Central Banks Sit on Their Bullion Reserves


". . .falling central bank sales 'might put a floor of some kind under gold, near $500 or so.'"

The world's major central banks, which hold more than 15% of above-ground gold, are expected to reduce their sales or lending of their bullion reserves this year, potentially restricting supplies and putting a floor under gold prices.

Several precious metals consultancies and the industry's main trade group anticipate total sales from major central banks such as France and Switzerland will decline again this year. One estimate projects sales could tumble to their lowest level in at least a decade.

Fewer sales mean gold supplies, which have been retreating in recent years as mining production has weakened, are likely to keep falling short of demand.

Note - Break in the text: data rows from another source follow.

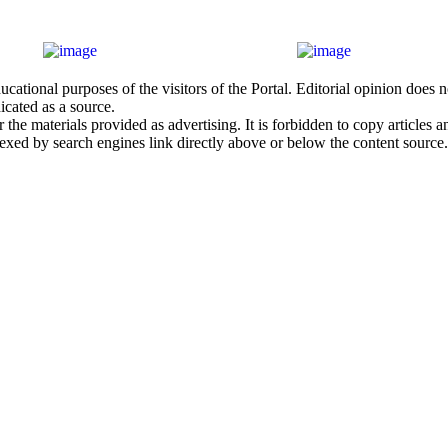
cational purposes of the visitors of the Portal. Editorial opinion does
icated as a source.
he materials provided as advertising. It is forbidden to copy articles and
exed by search engines link directly above or below the content source.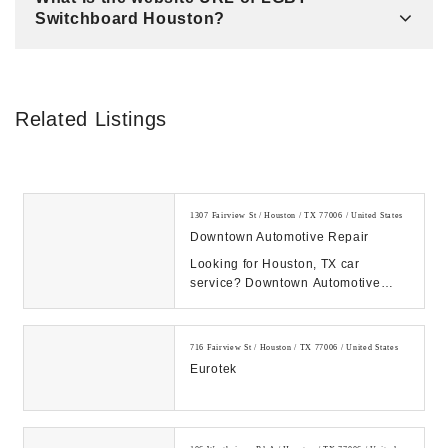
Switchboard Houston?
Related Listings
1307 Fairview St / Houston / TX 77006 / United States
Downtown Automotive Repair
Looking for Houston, TX car
service? Downtown Automotive
Repair provides reliable, affordable
auto repair you c...
716 Fairview St / Houston / TX 77006 / United States
Eurotek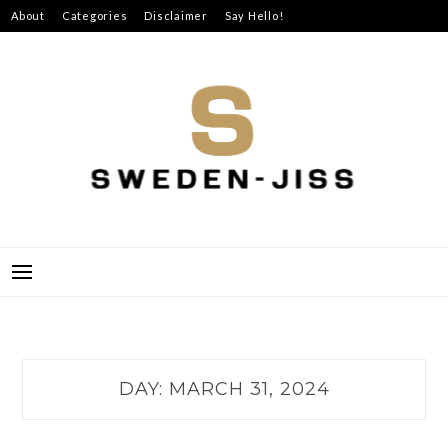
Skip
About
Categories
Disclaimer
Say Hello!
to
content
SWEDEN-JISS
DAY:
MARCH 31, 2024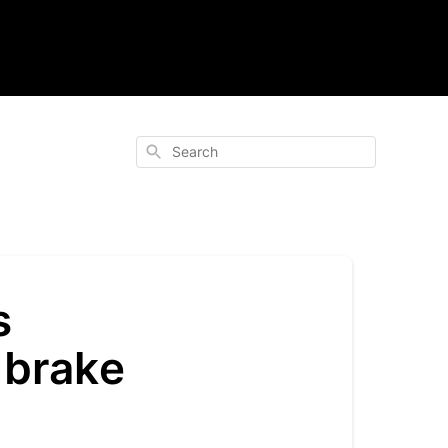
Search
s
 brake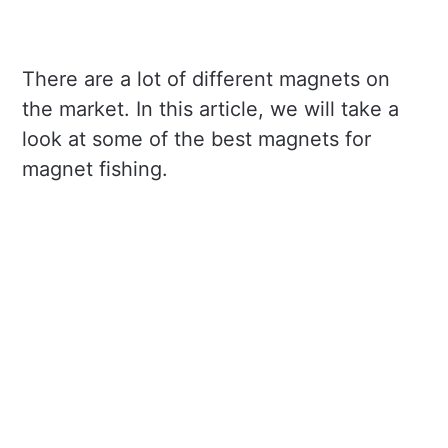
There are a lot of different magnets on
the market. In this article, we will take a
look at some of the best magnets for
magnet fishing.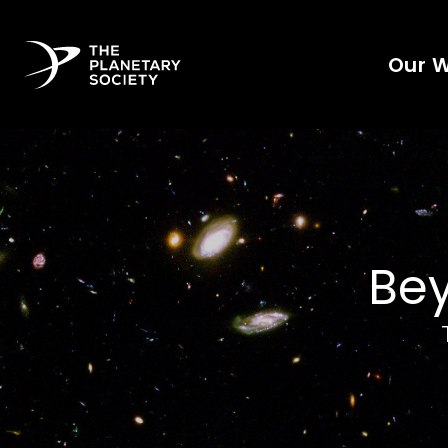
Our 
Bey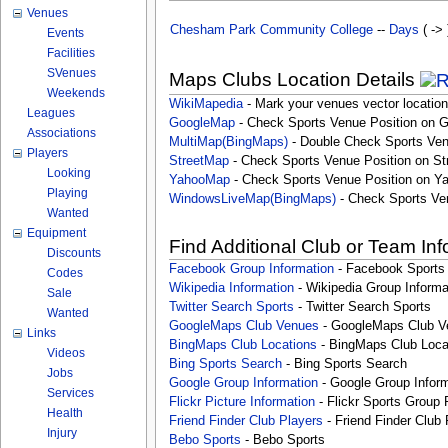
Venues
Chesham Park Community College
--
Days
( -> 
Events
Facilities
SVenues
Maps Clubs Location Details
Weekends
WikiMapedia
- Mark your venues vector location
Leagues
GoogleMap
- Check Sports Venue Position on 
Associations
MultiMap(BingMaps)
- Double Check Sports Ven
Players
StreetMap
- Check Sports Venue Position on St
Looking
YahooMap
- Check Sports Venue Position on Y
Playing
WindowsLiveMap(BingMaps)
- Check Sports Ve
Wanted
Equipment
Find Additional Club or Team In
Discounts
Facebook Group Information
- Facebook Sports
Codes
Wikipedia Information
- Wikipedia Group Informa
Sale
Twitter Search Sports
- Twitter Search Sports
Wanted
GoogleMaps Club Venues
- GoogleMaps Club V
Links
BingMaps Club Locations
- BingMaps Club Loca
Videos
Bing Sports Search
- Bing Sports Search
Jobs
Google Group Information
- Google Group Inform
Services
Flickr Picture Information
- Flickr Sports Group 
Health
Friend Finder Club Players
- Friend Finder Club 
Injury
Bebo Sports
- Bebo Sports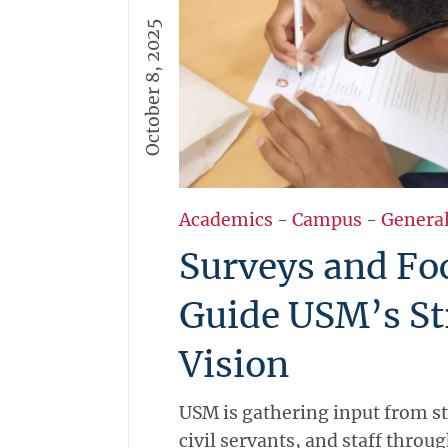
for St. Martin.
October 8, 2025
More →
Academics
-
Campus
-
Genera
Surveys and Fo
Guide USM’s St
Vision
USM is gathering input from s
civil servants, and staff throu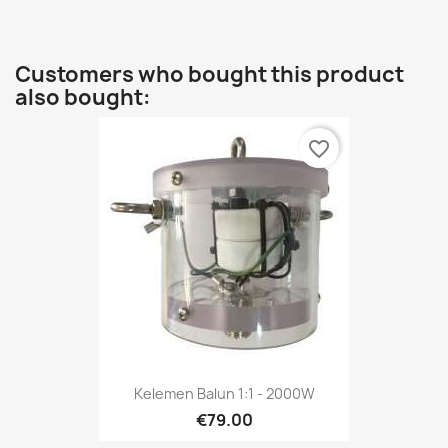
Customers who bought this product
also bought:
favorite_border
Kelemen Balun 1:1 - 2000W
€79.00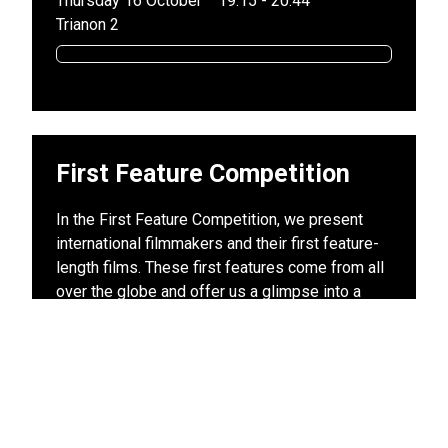
Thursday 16 October
19:15 - 20:44
Trianon 2
First Feature Competition
In the First Feature Competition, we present
international filmmakers and their first feature-
length films. These first features come from all
over the globe and offer us a glimpse into a
wide variety of cultures and film styles, all of
which with the fresh vision of a new filmmaker.
Discover rising talents and your future favorite
directors today – at the Leiden International
Film Festival.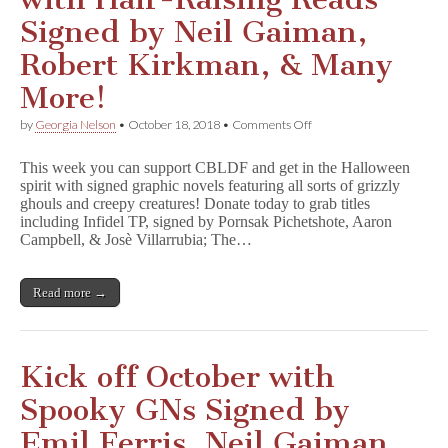
Signed by Neil Gaiman,
Robert Kirkman, & Many
More!
on
by
Georgia Nelson
•
October 18, 2018
•
Comments Off
Get
Ready
This week you can support CBLDF and get in the Halloween
for
spirit with signed graphic novels featuring all sorts of grizzly
Halloween
ghouls and creepy creatures! Donate today to grab titles
with
Hair-
including Infidel TP, signed by Pornsak Pichetshote, Aaron
Raising
Campbell, & Josè Villarrubia; The…
Reads
Signed
by
Read more →
Neil
Gaiman,
Robert
Kirkman,
&
Kick off October with
Many
More!
Spooky GNs Signed by
Emil Ferris, Neil Gaiman,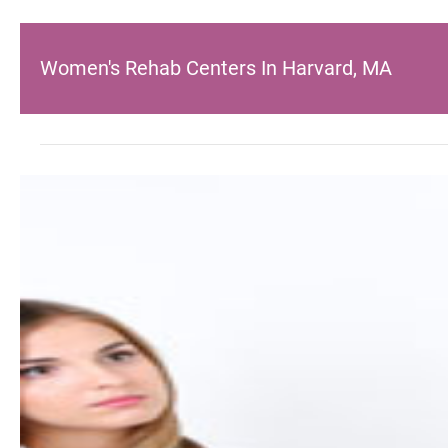
Women's Rehab Centers In Harvard, MA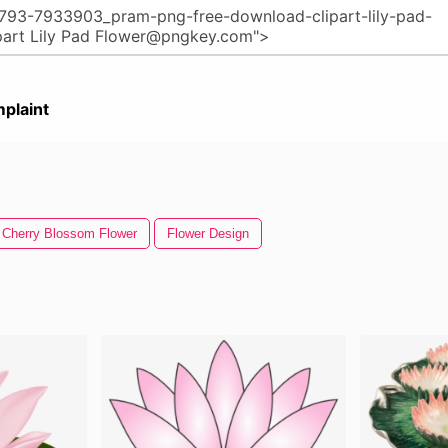
plaint
Cherry Blossom Flower
Flower Design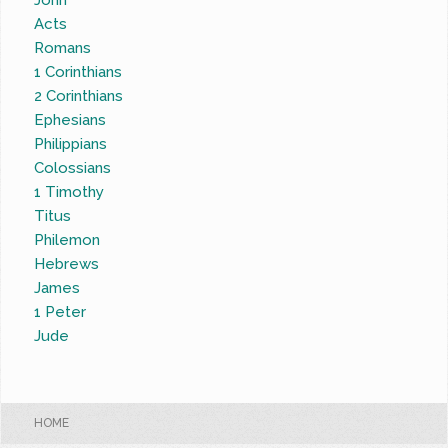
John
Acts
Romans
1 Corinthians
2 Corinthians
Ephesians
Philippians
Colossians
1 Timothy
Titus
Philemon
Hebrews
James
1 Peter
Jude
HOME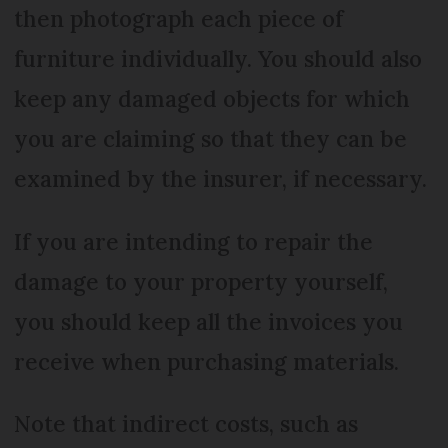
then photograph each piece of
furniture individually. You should also
keep any damaged objects for which
you are claiming so that they can be
examined by the insurer, if necessary.
If you are intending to repair the
damage to your property yourself,
you should keep all the invoices you
receive when purchasing materials.
Note that indirect costs, such as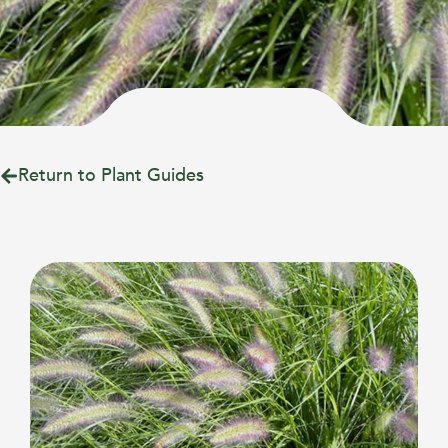
Return to Plant Guides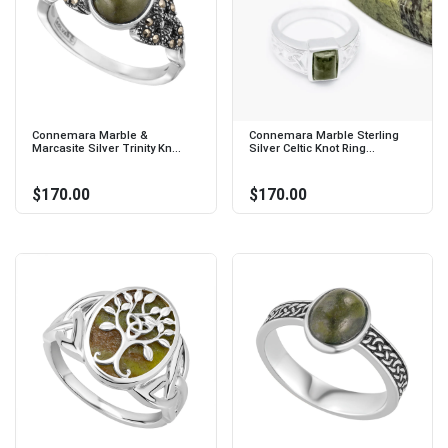
Connemara Marble &
Connemara Marble Sterling
Marcasite Silver Trinity Kn...
Silver Celtic Knot Ring...
$170.00
$170.00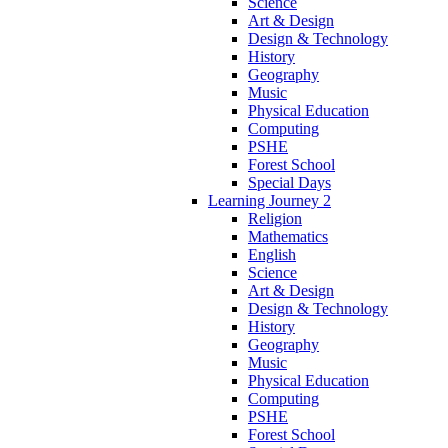
Science
Art & Design
Design & Technology
History
Geography
Music
Physical Education
Computing
PSHE
Forest School
Special Days
Learning Journey 2
Religion
Mathematics
English
Science
Art & Design
Design & Technology
History
Geography
Music
Physical Education
Computing
PSHE
Forest School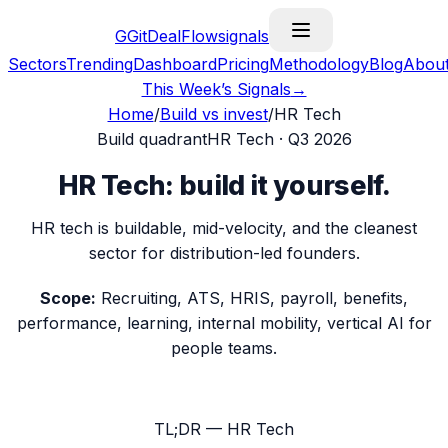
G
GitDealFlow
signals
Sectors
Trending
Dashboard
Pricing
Methodology
Blog
Abou
This Week’s Signals
→
Home
/
Build vs invest
/
HR Tech
Build
quadrant
HR Tech
·
Q3 2026
HR Tech
:
build it yourself
.
HR tech is buildable, mid-velocity, and the cleanest
sector for distribution-led founders.
Scope:
Recruiting, ATS, HRIS, payroll, benefits,
performance, learning, internal mobility, vertical AI for
people teams.
TL;DR —
HR Tech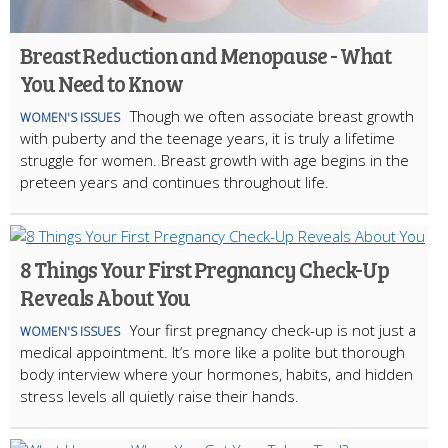
Breast Reduction and Menopause - What
You Need to Know
Though we often associate breast growth
WOMEN'S ISSUES
with puberty and the teenage years, it is truly a lifetime
struggle for women. Breast growth with age begins in the
preteen years and continues throughout life.
8 Things Your First Pregnancy Check-Up
Reveals About You
Your first pregnancy check-up is not just a
WOMEN'S ISSUES
medical appointment. It’s more like a polite but thorough
body interview where your hormones, habits, and hidden
stress levels all quietly raise their hands.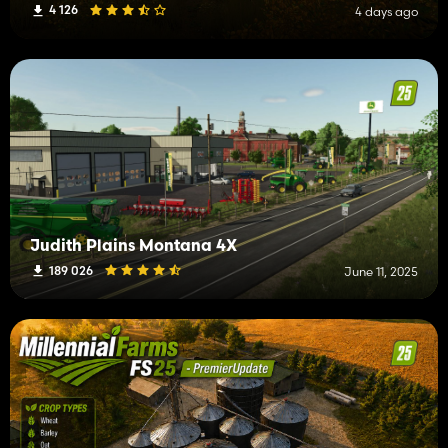
4 126
4 days ago
Judith Plains Montana 4X
189 026
June 11, 2025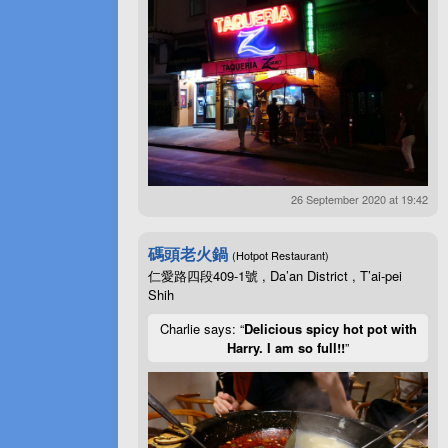
26 September 2020 at 19:42
碼頭老火鍋
(Hotpot Restaurant)
仁愛路四段409-1號 , Da’an District , T’ai-pei
Shih
Charlie says: “
Delicious spicy hot pot with
Harry. I am so full!!
”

As long as investor appetite stays strong - and that's a big question mark, of course - this trend should support prices over the long term.

"Falling central bank sales have been a part of the gradual improvement in the overall balance between demand and supply in the gold market," said George Milling-Stanley, managing director of the official sector at the producer-funded World Gold Council.

Jon Nadler, senior analyst at Kitco Bullion Dealers, said falling central bank sales "might put a floor of some kind under gold, near $500 or so."

Analysts also anticipate official holders such as central banks will lend less of their reserves, keeping with a trend of recent years. Some analysts say central banks' loans of their reserves to mining companies and private banks contributed to a slump in gold prices in the second half of last year.